• Your task:
A single stretch of the material below is to be transcribed exactly, starting at the line with "Now Available: Exploring" and ending after the line with "ร้านแบตเตอรี่ เพชรบุรีตัดใหม่ (162, 377)".

• Source information:
--------------------------------------------------
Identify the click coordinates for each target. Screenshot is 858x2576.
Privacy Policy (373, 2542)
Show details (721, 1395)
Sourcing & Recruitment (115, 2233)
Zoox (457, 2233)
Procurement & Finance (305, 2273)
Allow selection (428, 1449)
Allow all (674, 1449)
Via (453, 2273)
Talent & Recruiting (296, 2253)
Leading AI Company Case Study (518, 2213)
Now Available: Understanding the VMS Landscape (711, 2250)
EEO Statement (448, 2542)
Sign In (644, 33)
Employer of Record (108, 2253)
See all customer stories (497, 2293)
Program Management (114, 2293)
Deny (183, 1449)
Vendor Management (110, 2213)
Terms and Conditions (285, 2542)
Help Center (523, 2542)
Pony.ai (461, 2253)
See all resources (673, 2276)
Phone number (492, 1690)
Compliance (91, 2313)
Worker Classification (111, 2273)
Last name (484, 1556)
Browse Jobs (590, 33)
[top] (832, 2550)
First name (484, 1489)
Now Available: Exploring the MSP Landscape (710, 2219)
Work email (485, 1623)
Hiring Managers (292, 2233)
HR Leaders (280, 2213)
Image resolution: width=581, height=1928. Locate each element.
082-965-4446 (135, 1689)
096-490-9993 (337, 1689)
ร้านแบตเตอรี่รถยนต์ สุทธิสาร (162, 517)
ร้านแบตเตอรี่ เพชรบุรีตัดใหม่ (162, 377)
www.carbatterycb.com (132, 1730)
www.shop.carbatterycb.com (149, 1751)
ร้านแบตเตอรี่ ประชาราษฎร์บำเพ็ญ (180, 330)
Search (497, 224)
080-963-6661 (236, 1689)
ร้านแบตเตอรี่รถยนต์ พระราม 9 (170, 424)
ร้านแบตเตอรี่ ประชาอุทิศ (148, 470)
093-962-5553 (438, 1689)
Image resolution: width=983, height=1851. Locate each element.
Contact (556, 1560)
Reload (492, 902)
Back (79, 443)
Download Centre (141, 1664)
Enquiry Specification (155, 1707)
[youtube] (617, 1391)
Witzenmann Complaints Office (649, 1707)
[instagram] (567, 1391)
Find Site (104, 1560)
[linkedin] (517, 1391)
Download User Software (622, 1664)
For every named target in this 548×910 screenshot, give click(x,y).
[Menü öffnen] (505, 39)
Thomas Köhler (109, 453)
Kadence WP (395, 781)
--------------------------------------------------
• Response to this exercise:
Now Available: Exploring the MSP Landscape (710, 2219)
Work email (485, 1623)
Hiring Managers (292, 2233)
HR Leaders (280, 2213)
Image resolution: width=581, height=1928. Locate each element.
082-965-4446 (135, 1689)
096-490-9993 (337, 1689)
ร้านแบตเตอรี่รถยนต์ สุทธิสาร (162, 517)
ร้านแบตเตอรี่ เพชรบุรีตัดใหม่ (162, 377)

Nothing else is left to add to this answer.